Page-level text extractions

########################################

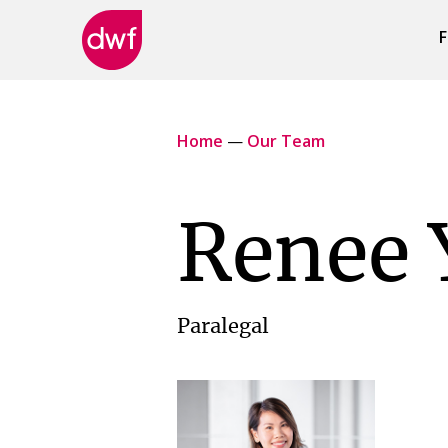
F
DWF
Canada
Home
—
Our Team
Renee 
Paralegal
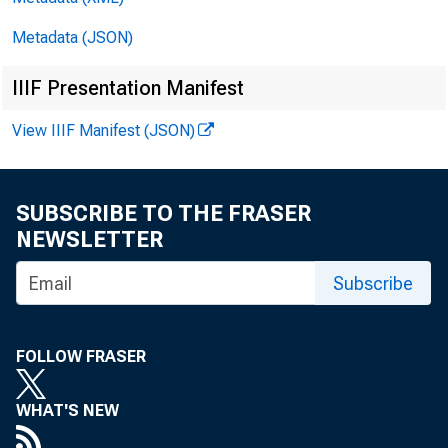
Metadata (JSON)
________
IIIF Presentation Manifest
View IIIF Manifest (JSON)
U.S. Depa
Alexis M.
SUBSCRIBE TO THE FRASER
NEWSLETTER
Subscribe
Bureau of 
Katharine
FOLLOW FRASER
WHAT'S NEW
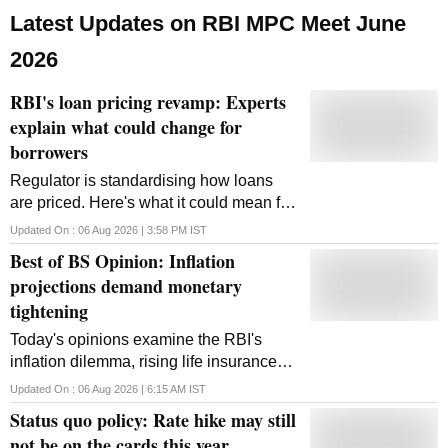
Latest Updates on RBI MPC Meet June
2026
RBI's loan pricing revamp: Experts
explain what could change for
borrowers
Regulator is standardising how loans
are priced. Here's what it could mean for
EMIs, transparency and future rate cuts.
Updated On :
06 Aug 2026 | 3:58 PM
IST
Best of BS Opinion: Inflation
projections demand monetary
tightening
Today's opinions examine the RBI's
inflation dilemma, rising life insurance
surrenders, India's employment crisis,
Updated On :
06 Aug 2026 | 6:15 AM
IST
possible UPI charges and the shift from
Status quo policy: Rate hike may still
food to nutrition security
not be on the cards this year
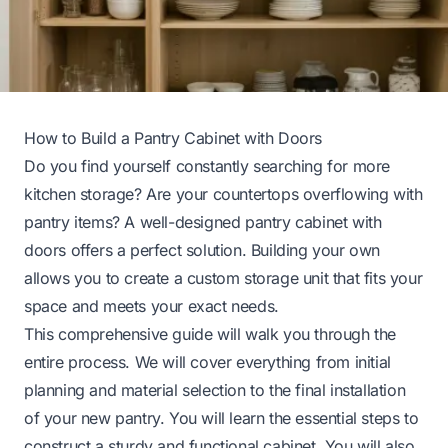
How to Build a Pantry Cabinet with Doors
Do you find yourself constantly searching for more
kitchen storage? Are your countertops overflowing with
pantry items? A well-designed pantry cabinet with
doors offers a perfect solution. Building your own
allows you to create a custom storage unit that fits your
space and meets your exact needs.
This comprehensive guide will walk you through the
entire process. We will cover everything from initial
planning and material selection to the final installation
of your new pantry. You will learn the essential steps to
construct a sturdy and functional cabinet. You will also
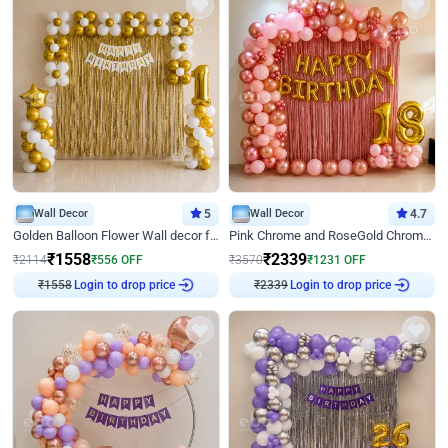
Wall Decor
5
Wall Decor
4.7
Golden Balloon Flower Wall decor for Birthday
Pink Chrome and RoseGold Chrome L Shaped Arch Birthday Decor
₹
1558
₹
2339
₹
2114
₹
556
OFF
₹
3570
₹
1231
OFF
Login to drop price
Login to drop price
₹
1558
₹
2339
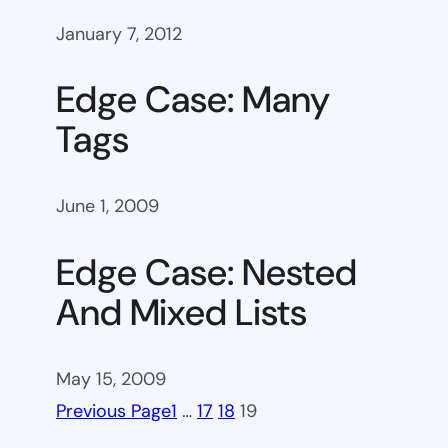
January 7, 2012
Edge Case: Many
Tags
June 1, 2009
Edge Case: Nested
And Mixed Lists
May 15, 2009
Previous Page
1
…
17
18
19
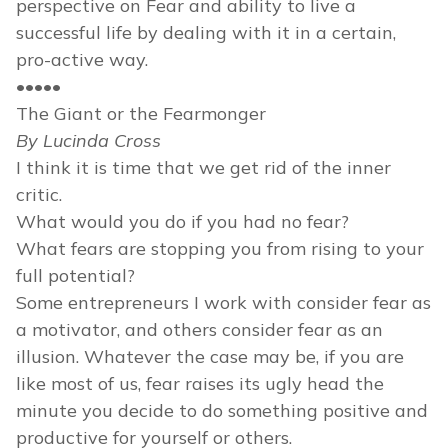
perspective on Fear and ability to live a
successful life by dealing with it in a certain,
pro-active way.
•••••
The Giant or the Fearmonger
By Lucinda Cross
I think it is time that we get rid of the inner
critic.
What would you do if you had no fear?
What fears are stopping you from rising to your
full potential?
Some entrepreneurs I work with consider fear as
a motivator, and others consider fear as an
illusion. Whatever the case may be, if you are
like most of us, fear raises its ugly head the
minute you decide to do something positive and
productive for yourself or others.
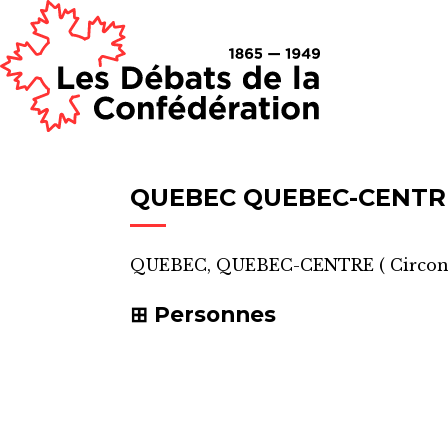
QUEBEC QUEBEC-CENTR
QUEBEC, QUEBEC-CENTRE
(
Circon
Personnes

########################################

# Task objective
The entries above need to be transcribed word for word, and the pictures stay out.

# Response to this task
F
DWF
Canada
Home
—
Our Team
Renee 
Paralegal
Metadata (JSON)
________
IIIF Presentation Manifest
View IIIF Manifest (JSON)
U.S. Depa
Alexis M.
SUBSCRIBE TO THE FRASER
NEWSLETTER
Subscribe
Bureau of 
Katharine
FOLLOW FRASER
WHAT'S NEW
Latest Updates on RBI MPC Meet June
2026
RBI's loan pricing revamp: Experts
explain what could change for
borrowers
Regulator is standardising how loans
are priced. Here's what it could mean for
EMIs, transparency and future rate cuts.
Updated On :
06 Aug 2026 | 3:58 PM
IST
Best of BS Opinion: Inflation
projections demand monetary
tightening
Today's opinions examine the RBI's
inflation dilemma, rising life insurance
surrenders, India's employment crisis,
Updated On :
06 Aug 2026 | 6:15 AM
IST
possible UPI charges and the shift from
Status quo policy: Rate hike may still
food to nutrition security
not be on the cards this year
How to Build a Pantry Cabinet with Doors
Do you find yourself constantly searching for more
kitchen storage? Are your countertops overflowing with
pantry items? A well-designed pantry cabinet with
doors offers a perfect solution. Building your own
allows you to create a custom storage unit that fits your
space and meets your exact needs.
This comprehensive guide will walk you through the
entire process. We will cover everything from initial
planning and material selection to the final installation
of your new pantry. You will learn the essential steps to
construct a sturdy and functional cabinet. You will also
Wall Decor
5
Wall Decor
4.7
Golden Balloon Flower Wall decor for Birthday
Pink Chrome and RoseGold Chrome L Shaped Arch Birthday Decor
₹
1558
₹
2339
₹
2114
₹
556
OFF
₹
3570
₹
1231
OFF
Login to drop price
Login to drop price
₹
1558
₹
2339
January 7, 2012
Edge Case: Many
Tags
June 1, 2009
Edge Case: Nested
And Mixed Lists
May 15, 2009
Previous Page
1
…
17
18
19
perspective on Fear and ability to live a
successful life by dealing with it in a certain,
pro-active way.
•••••
The Giant or the Fearmonger
By Lucinda Cross
I think it is time that we get rid of the inner
critic.
What would you do if you had no fear?
What fears are stopping you from rising to your
full potential?
Some entrepreneurs I work with consider fear as
a motivator, and others consider fear as an
illusion. Whatever the case may be, if you are
like most of us, fear raises its ugly head the
minute you decide to do something positive and
productive for yourself or others.
QUEBEC QUEBEC-CENTR
QUEBEC, QUEBEC-CENTRE
(
Circon
Personnes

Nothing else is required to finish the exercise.